SIXTH DAY
AN HOUR OF PAIN SEEMS TO THESE SOULS THE PAIN OF MONTHS AND WEEKS
The more a man finds himself in an
unnatural state, the more he wishes to come out of it; and the more unnatural
that state is to him, the longer the delay of his progress appears to be. Now
the souls in purgatory are continually in an unnatural state, because away from
God, the centre to which they naturally tend; and this state being one which,
through the ardent love they bear to God their chief good, is quite unnatural
to them, hence it comes to pass that an hour of purgatory seems like many
months and years of most cruel pains. And in short, what would a thirsty person
not suffer if the drink he beheld with the utmost avidity were kept from him
for a single hour? or what would not a sick man, tormented by internal pain,
suffer if he knew that a medicine or balsam was at hand that would quickly
restore his health, and yet saw the hopes of this delayed by the remedy being
deferred? O how must this delay prove to souls enamored of God one of the most
cruel of torments! We have power to relieve them from such cruel torments, by
making the possession of their chief good come more quickly to them by means of
our suffrages; and do we delay still the performance of them?
Ejaculation
The lingering hours slowly pass,
Replete with pain and woe!
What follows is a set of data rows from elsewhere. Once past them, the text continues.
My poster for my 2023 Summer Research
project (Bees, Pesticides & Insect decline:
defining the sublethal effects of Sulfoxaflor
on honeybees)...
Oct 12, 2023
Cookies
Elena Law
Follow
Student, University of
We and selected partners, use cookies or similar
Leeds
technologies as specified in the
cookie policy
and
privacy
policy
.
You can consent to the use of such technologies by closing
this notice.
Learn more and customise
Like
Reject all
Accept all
Ye cleansing fires, answer me, When will ye cease to
glow?
Out
of the depths I have cried to thee, O Lord: Lord, hear my voice. Let thy ears
be attentive to the voice of my supplication. If thou, O Lord, wilt mark
iniquities: Lord, who shall stand it. For with thee there is merciful
forgiveness: and by reason of thy law, I have waited for thee, O Lord. My soul
hath relied on his word: My soul hath hoped in the Lord.
From
the morning watch even until night, let Israel hope in the Lord. Because with
the Lord there is mercy: and with him plentiful redemption. And he shall redeem
Israel from all his iniquities.
Eternal rest grant to them, O Lord;
and. let perpetual light shine upon them.
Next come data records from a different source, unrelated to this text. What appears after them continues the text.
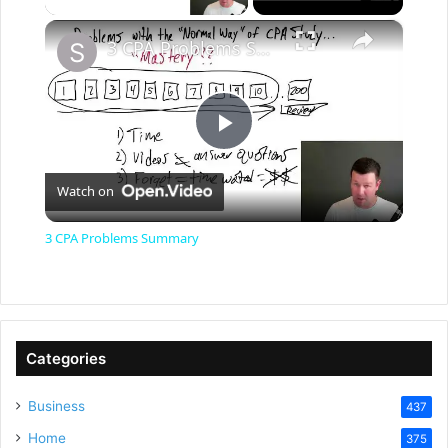
×
3 CPA Problems Summary
P
Watch on
l
3 CPA Problems Summary
a
y
Categories
V
Business
437
Home
375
A PRAYER FOR THE FAITHFUL DEPARTED
God, the Creator and Redeemer of all
the faithful; give to the souls of thy servants departed, full remission of all
their offenses,
that through the help of pious supplications, they may obtain the pardon which
they have always been desirous of, who livest and reignest, world without end.
Amen.
V. Give
them eternal rest, O Lord.
R. And
let perpetual light shine unto them.
V. May
they rest in peace.
R. Amen.
St Bernard, the Abbot will be the protector
of this day, who, from the most yearning feelings which he had for the souls in
Purgatory, encouraged himself in one of his sermons to succour them in these
tender expressions: I will rise to help them, I will conjure the Lord
with groans, will supplicate Him with sighs, will make myself intercessor with
prayers, will offer sacrifice in particular for their satisfaction, hoping the
Lord will look favourably upon them, and turn their sorrows into rest, their
misery into glory, their torments into reward.
(Serm. de quinquagint. et quinq reg.)
St. Austin is of opinion that the
pains suffered by a soul in purgatory only during the time required to open and
shut one's eye, is more severe than what St. Lawrence suffered on the gridiron:
and so he sharply rebuked a man who said he did not fear the transitory pains
of purgatory, if he should escape the eternal pains of hell. It is related of a
religious of St. Dominic, that, finding himself at the point of death, he
earnestly begged a friend who was a priest, to be pleased, as soon as he was
dead, to offer the sacrifice of the Mass for a suffrage for his soul. He had
scarce expired, when the priest went to the church and celebrated with devotion
for the soul of his deceased friend. When the sacrifice was done, he had hardly
taken off the sacred vestments, when the deceased religious presented himself
to him, and rebuked him severely for his hardness of heart in leaving him in
the most cruel fire of purgatory for the long space of thirty years. “How,
thirty years!" answered the good priest, all astonishment: " why, it
is not yet an hour since you left this life, so that your corpse is, so to say,
still warm." To this the dead man replied: Learn hence, my friend,
(and let us learn it too, for our own spiritual advantage and that of others,)
how tormenting is the fire of purgatory, when barely an hour seems to be thirty
years, and learn to have pity too upon us.'' (Da Fusign., torn, iv.)